WHAT TO DO:
Could you set down the lines below, from the one containing "pakkelabel koster 49,- at bruge)." through the final line, exactly as written?

Data excerpts:
******************************
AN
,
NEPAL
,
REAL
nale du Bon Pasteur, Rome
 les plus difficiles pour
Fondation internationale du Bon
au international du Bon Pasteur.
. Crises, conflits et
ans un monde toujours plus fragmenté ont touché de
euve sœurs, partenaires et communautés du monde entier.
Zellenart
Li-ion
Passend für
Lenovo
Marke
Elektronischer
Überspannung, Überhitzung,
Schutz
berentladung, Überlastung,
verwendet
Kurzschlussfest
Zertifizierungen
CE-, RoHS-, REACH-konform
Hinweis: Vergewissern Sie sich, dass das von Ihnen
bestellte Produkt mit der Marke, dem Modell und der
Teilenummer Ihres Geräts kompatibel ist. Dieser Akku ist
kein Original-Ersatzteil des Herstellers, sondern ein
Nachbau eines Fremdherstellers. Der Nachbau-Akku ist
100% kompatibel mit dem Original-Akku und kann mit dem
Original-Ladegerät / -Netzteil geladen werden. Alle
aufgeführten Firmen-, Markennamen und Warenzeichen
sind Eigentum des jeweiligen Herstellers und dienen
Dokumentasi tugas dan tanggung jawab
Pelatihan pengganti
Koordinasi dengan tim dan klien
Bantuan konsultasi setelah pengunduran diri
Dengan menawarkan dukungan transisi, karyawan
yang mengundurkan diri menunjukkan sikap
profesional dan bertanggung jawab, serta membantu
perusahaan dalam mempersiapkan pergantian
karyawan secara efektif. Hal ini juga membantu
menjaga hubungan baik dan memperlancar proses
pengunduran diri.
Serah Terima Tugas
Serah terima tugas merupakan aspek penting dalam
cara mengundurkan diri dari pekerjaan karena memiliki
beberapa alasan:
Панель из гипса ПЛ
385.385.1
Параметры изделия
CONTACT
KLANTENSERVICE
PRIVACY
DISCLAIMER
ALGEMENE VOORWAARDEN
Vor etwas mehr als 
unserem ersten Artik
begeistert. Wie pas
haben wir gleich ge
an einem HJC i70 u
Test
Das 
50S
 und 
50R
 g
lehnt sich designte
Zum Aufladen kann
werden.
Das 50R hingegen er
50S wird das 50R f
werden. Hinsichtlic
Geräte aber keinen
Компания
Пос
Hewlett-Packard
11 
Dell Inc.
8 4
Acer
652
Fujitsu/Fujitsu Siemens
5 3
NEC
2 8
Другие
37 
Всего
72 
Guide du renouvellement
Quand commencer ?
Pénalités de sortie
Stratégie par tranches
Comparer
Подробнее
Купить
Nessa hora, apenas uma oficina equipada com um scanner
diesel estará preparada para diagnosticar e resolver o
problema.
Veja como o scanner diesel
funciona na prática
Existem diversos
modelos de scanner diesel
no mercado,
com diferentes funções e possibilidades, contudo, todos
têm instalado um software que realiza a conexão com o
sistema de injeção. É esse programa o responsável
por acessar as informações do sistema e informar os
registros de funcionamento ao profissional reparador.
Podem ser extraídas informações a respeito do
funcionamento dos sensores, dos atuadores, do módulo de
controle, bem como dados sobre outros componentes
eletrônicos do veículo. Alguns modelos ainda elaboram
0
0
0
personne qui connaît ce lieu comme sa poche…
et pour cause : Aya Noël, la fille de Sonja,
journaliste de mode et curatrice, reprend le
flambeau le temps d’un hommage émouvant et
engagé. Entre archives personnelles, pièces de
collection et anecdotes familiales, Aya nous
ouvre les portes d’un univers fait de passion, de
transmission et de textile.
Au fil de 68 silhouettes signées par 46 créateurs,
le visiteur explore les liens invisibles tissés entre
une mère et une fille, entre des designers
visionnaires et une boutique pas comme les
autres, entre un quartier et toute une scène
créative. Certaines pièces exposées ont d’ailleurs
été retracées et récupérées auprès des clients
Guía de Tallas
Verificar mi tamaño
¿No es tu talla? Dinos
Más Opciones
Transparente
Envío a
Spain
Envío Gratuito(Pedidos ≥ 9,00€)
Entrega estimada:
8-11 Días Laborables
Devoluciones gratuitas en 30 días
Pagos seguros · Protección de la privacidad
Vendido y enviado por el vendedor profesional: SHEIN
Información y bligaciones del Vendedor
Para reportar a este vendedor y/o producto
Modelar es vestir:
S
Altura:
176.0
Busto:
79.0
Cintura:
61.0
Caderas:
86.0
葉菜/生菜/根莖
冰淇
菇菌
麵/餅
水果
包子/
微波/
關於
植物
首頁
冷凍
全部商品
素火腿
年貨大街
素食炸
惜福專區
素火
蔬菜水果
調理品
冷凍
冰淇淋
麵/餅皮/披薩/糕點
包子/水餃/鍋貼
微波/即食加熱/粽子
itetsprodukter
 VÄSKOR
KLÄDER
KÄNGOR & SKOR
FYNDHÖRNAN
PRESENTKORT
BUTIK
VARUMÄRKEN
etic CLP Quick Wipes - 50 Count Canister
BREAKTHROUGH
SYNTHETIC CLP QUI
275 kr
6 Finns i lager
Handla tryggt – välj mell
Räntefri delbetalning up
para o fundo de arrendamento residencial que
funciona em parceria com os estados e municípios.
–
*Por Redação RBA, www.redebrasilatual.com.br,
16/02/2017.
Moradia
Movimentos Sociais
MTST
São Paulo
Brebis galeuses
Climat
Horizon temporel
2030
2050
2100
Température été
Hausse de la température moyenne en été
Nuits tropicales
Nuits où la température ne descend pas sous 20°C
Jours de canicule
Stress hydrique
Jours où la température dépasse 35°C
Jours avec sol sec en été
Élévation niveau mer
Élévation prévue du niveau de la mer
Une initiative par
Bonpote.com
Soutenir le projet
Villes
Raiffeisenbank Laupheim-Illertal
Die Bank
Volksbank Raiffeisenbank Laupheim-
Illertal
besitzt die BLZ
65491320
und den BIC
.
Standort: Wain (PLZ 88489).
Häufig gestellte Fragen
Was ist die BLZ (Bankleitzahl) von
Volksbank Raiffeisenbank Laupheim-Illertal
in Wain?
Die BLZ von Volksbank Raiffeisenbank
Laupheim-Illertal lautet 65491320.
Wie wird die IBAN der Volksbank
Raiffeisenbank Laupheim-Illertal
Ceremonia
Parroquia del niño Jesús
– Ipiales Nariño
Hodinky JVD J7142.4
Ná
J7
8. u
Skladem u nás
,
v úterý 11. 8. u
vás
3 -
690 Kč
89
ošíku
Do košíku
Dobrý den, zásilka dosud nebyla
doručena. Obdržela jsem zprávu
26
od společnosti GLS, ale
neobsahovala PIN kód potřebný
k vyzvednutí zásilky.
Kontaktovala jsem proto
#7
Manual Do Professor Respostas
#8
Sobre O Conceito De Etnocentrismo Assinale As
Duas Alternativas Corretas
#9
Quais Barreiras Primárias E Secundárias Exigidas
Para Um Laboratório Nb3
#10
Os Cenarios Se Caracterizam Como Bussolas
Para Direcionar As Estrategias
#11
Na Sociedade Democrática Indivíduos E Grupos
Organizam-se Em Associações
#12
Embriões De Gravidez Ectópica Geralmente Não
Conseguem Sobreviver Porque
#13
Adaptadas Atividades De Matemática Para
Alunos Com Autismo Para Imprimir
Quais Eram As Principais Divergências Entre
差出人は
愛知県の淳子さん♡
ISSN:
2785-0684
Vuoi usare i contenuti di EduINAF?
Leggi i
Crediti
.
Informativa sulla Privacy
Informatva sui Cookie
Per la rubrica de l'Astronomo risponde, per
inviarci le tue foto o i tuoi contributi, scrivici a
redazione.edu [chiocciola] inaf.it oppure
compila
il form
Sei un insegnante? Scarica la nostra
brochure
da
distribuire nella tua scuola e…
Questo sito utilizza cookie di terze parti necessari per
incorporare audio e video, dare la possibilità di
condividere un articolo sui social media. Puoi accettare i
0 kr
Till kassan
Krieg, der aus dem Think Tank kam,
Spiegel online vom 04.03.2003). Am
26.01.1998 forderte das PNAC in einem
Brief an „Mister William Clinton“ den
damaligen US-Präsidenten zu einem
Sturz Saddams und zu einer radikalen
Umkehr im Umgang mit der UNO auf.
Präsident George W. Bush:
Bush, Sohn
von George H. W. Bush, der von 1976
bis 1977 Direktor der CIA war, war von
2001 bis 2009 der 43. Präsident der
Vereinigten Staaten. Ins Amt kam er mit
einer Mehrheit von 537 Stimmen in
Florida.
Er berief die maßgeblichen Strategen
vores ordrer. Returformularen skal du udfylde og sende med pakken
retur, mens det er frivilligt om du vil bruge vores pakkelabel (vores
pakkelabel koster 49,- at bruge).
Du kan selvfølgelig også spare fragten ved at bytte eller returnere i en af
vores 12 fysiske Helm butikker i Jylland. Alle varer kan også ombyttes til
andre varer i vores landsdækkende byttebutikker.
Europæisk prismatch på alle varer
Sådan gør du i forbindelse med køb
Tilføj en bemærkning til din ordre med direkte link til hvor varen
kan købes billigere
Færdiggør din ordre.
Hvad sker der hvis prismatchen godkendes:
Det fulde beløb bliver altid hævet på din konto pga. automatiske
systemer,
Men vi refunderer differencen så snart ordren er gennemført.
******************************
EXPECTED ANSWER:
pakkelabel koster 49,- at bruge).
Du kan selvfølgelig også spare fragten ved at bytte eller returnere i en af
vores 12 fysiske Helm butikker i Jylland. Alle varer kan også ombyttes til
andre varer i vores landsdækkende byttebutikker.
Europæisk prismatch på alle varer
Sådan gør du i forbindelse med køb
Tilføj en bemærkning til din ordre med direkte link til hvor varen
kan købes billigere
Færdiggør din ordre.
Hvad sker der hvis prismatchen godkendes:
Det fulde beløb bliver altid hævet på din konto pga. automatiske
systemer,
Men vi refunderer differencen så snart ordren er gennemført.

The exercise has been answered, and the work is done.